REUTERS/Sarah Silbiger
- アメリカのトランプ大統領は、郵便投票に固執し、どうすればアメリカ人の郵便投票を「ブロック」できるかで頭がいっぱいだとワシントン・ポストが報じた。
- トランプ大統領は、郵政公社(USPS)はさらなる資金援助を受けるべきでなく、そうすれば人々は郵便投票できなくなると主張している。
- 郵便投票は広範囲にわたる不正を可能にすると大統領は主張しているが、選挙当局はこれを否定している。
- 元大統領のバラク・オバマ氏やビル・クリントン氏を含む民主党陣営は、トランプ大統領が郵便投票を攻撃することで投票を抑制しようとしていると批判している。
トランプ大統領は郵便投票に固執し、どうすれば郵便投票を「ブロック」できるか、その方法を見つけるためにかなりの時間を割いていると、ある政府高官がワシントン・ポストに語った。
この政府高官によると、大統領は「郵便投票に関する報道やその他の資料を読み、この件について自身の顧問と話し合い、こうした投票をブロックする方法を考える」ことにかなりの時間を使っているという。
トランプ大統領は最近、共和党議員らと会い、ニュージャージー州で起きた不正を例に挙げ、自身の懸念を伝えたと、同紙は報じている。ただ、選挙の専門家は、こうした不正が起きるのはまれで、不正を防止するための既存の措置がいかに効果的であるかをNPRに語っている。
ホワイトハウスのサラ・マシューズ副報道官は、ワシントン・ポストへの声明文の中でトランプ大統領は「わたしたちの選挙の安全と公正を確保するために」取り組んでいると、大統領を擁護した。
「全てのアメリカ人が公正かつ公平な選挙システムを保障されるべきだ。トランプ大統領は民主党の郵便投票を進めるためのプランが不正につながるだろうと強調している」とマシューズ副報道官は言う。
新型コロナウイルスの流行を受け、2020年は郵便投票の数が大幅に増えると予想される中、トランプ大統領はここ数週間、郵便投票に対する批判を強めてきた。

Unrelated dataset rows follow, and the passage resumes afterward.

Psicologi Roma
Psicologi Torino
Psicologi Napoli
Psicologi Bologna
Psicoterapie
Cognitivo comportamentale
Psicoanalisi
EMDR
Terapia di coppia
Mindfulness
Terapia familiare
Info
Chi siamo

伝統的に、郵便投票は共和党よりも民主党にプラスになると見られているが、最近では複数の研究がこの見方に疑問を呈している。
トランプ大統領は郵便投票が広範囲に及ぶ不正にさらされると主張し、民主党が新型コロナウイルスの支援策の一環として要求する郵政公社への補助金を拒否している。

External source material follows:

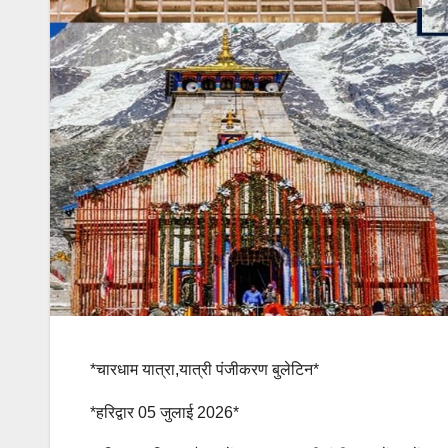
*चारधाम यात्रा,यात्री पंजीकरण बुलेटिन*
*हरिद्वार 05 जुलाई 2026*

一方、郵便投票は大規模に改ざんされる可能性があるという主張には、全く根拠がないと専門家たちは言う。民主党陣営は、選挙結果を操作するために大統領が数千という数の投票の合法性を認めない、または投票を抑制しようとしていると批判している。
トランプ大統領は、2016年の大統領選の一般投票で民主党のヒラリー・クリントン候補が自身を上回ったのは不正投票のせいだなどと、郵政公社に対して以前から敵意を見せていたと、ワシントン・ポストは伝えている。